Closed malay-medianv closed 1 year ago

malay-medianv commented 1 year ago

Hello. First of all, thanks for this library. I invoke it from my node backend to convert incoming HL7 txt files to JS objects and vice-versa. I do it exactly as shown in the example.

However, in my case there are some times 2-3 thousand ADT or SIU messages arriving in a span of seconds. At this point, the process crashes. Could you please share some insight about how to deal with this?

MatthewVita commented 1 year ago

(see last comment - all of my suggestions live there)

MatthewVita commented 1 year ago

(see last comment - all of my suggestions live there)

malay-medianv commented 1 year ago

Thank you for your direction. I'll look into each point and share the findings here.

In node, we do PM2 clustered deployment. So there is 1 master process and then 8 child processes based on how many CPU cores are there.

In your suggestion, if I am running a file watcher Chokidar, should I only run it for the

MatthewVita commented 1 year ago

(see last comment - all of my suggestions live there)

malay-medianv commented 1 year ago

For the sake of simplicity - just think that I am running 1 parent and multiple child processes (# of CPU cores) for my node backend which is having API end-points and some utilities like file watcher and cron jobs. The master process picks one of the child processes in round-robin manner to serve the next API request thus balancing load.

As of now, I initiate the watcher only when I detect it is a parent/master process. Thus doing the watch trigger (not related to API work) in the parent process. The child processes do not run the watcher. They only do the API related work - serving API requests.

Now, as I was seeing the file watcher hitting its limits, I thought what if I could spawn the watcher for each child process as well. This means the watcher would fight for events on the same folder but they would be in separate processes not knowing about each other's existence.

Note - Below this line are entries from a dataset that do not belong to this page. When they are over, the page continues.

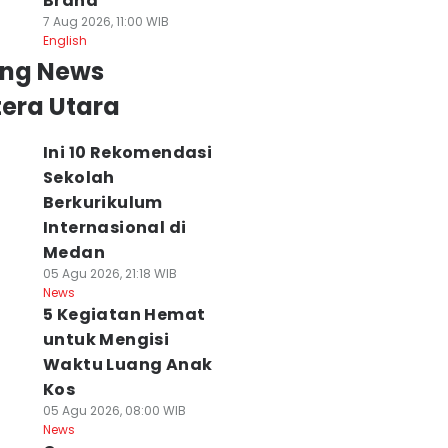
Brand
7 Aug 2026, 11:00 WIB
English
ing News
era Utara
Ini 10 Rekomendasi
Sekolah
Berkurikulum
Internasional di
Medan
05 Agu 2026, 21:18 WIB
News
5 Kegiatan Hemat
untuk Mengisi
Waktu Luang Anak
Kos
05 Agu 2026, 08:00 WIB
News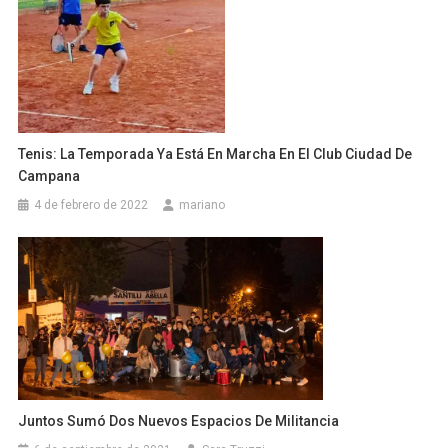
Tenis: La Temporada Ya Está En Marcha En El Club Ciudad De
Campana
4 de febrero de 2022
mariano
Juntos Sumó Dos Nuevos Espacios De Militancia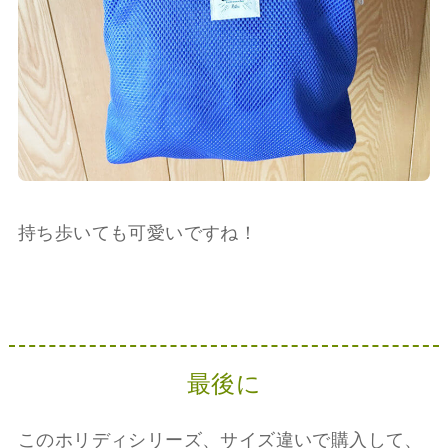
持ち歩いても可愛いですね！
最後に
このホリディシリーズ、サイズ違いで購入して、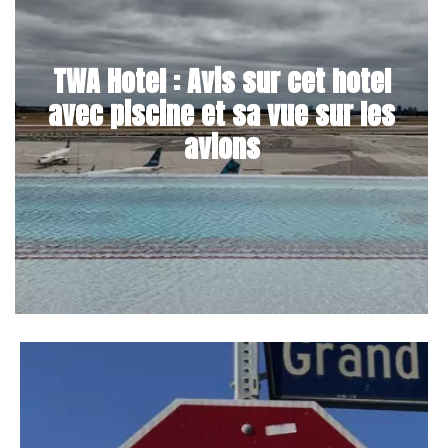
TWA Hotel : Avis sur cet hotel
avec piscine et sa vue sur les
avions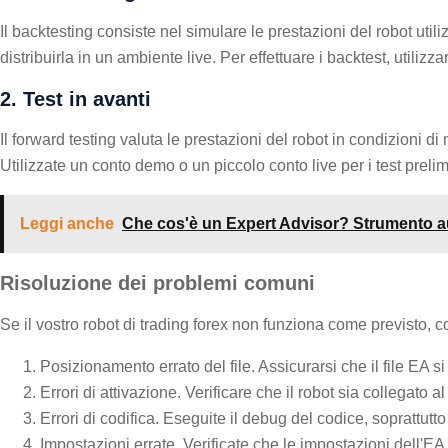
Il backtesting consiste nel simulare le prestazioni del robot util
distribuirla in un ambiente live. Per effettuare i backtest, utilizz
2. Test in avanti
Il forward testing valuta le prestazioni del robot in condizioni di
Utilizzate un conto demo o un piccolo conto live per i test prelimin
Leggi anche
Che cos'è un Expert Advisor? Strumento aut
Risoluzione dei problemi comuni
Se il vostro robot di trading forex non funziona come previsto, 
Posizionamento errato del file. Assicurarsi che il file EA si 
Errori di attivazione. Verificare che il robot sia collegato al
Errori di codifica. Eseguite il debug del codice, soprattutt
Impostazioni errate. Verificate che le impostazioni dell'EA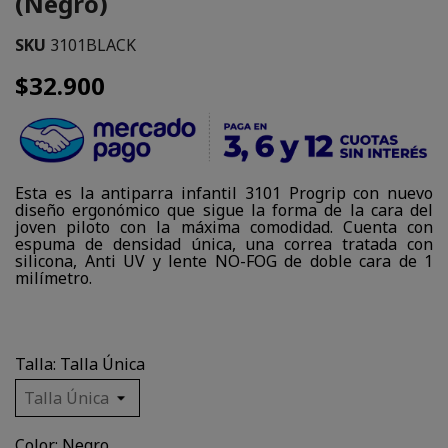
(Negro)
SKU
3101BLACK
$32.900
Esta es la antiparra infantil 3101 Progrip con nuevo
diseño ergonómico que sigue la forma de la cara del
joven piloto con la máxima comodidad. Cuenta con
espuma de densidad única, una correa tratada con
silicona, Anti UV y lente NO-FOG de doble cara de 1
milímetro.
Talla: Talla Única
Color: Negro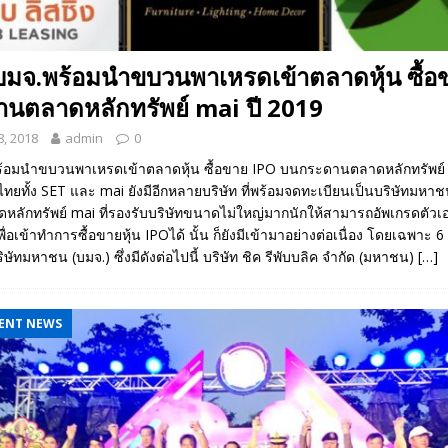
 บมจ.พร้อมนำขบวนพาเหรดเข้าตลาดหุ้น ซื้อ
นตลาดหลักทรัพย์ mai ปี 2019
, 2018
admin
0
ร้อมนำขบวนพาเหรดเข้าตลาดหุ้น ซื้อขาย IPO บนกระดานตลาดหลักทรัพย์ m
ทยทั้ง SET และ mai ยังมีอีกหลายบริษัท ที่พร้อมจดทะเบียนเป็นบริษัทมหา
ลักทรัพย์ mai ที่รองรับบริษัทขนาดไม่ใหญ่มากนักให้สามารถอัพเกรดตัวเ
่อเข้าทำการซื้อขายหุ้น IPOได้ นั้น ก็ยังมีเข้ามาอย่างต่อเนื่อง โดยเฉพาะ 6 บ
ษัทมหาชน (บมจ.) ซึ่งมีดังต่อไปนี้ บริษัท ชิค รีพับบลิค จำกัด (มหาชน)
[…]
ENT NEWS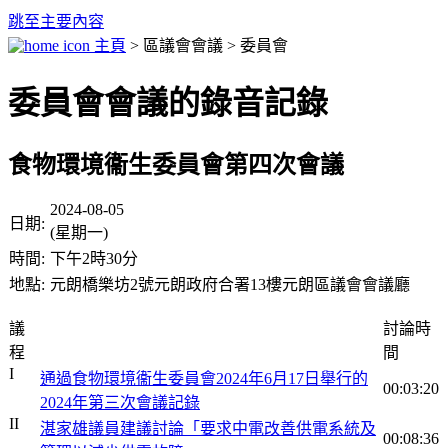
跳至主要內容
主頁
> 區議會會議 > 委員會
委員會會議的錄音記錄
食物環境衞生委員會第四次會議
2024-08-05
日期:
(星期一)
時間:
下午2時30分
地點:
元朗橋樂坊2號元朗政府合署13樓元朗區議會會議廳
議
討論時
程
間
I
通過食物環境衞生委員會2024年6月17日舉行的
00:03:20
2024年第三次會議記錄
II
湛家雄議員建議討論「要求中電改善供電系統及
00:08:36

As they're watching the same folder, I will need to create some kind of logic so that only one and exactly one process's watcher acts on the actual file. E.g. file name ends with .txt1 will be acted on by child process 1, .txt2 by child process 2, and so on. You know some kind of partitioning logic that will prevent a file being acted on my more than one watcher process.

Do you think that increases my overall watching and processing capacity X fold? E.g. for 4 CPU cores, I have 4 watchers now in 4 separate child processes.

MatthewVita commented 1 year ago

(see last comment - all of my suggestions live there)

MatthewVita commented 1 year ago

Issue Closing Notes

I noticed that some of my points weren't exactly helpful/didn't match the issue's context. These notes assume that the package is in place in a large healthcare setting that processes thousands of HL7 messages each day.

Understand that you'll need to create your own fork to test out and implement these ideas. This will likely involve updating the package's constructor to take in an object containing concurrent processing configuration. Skip this logic if no such object is supplied. Please contribute back any changes others can use in a high-volume setting such as this.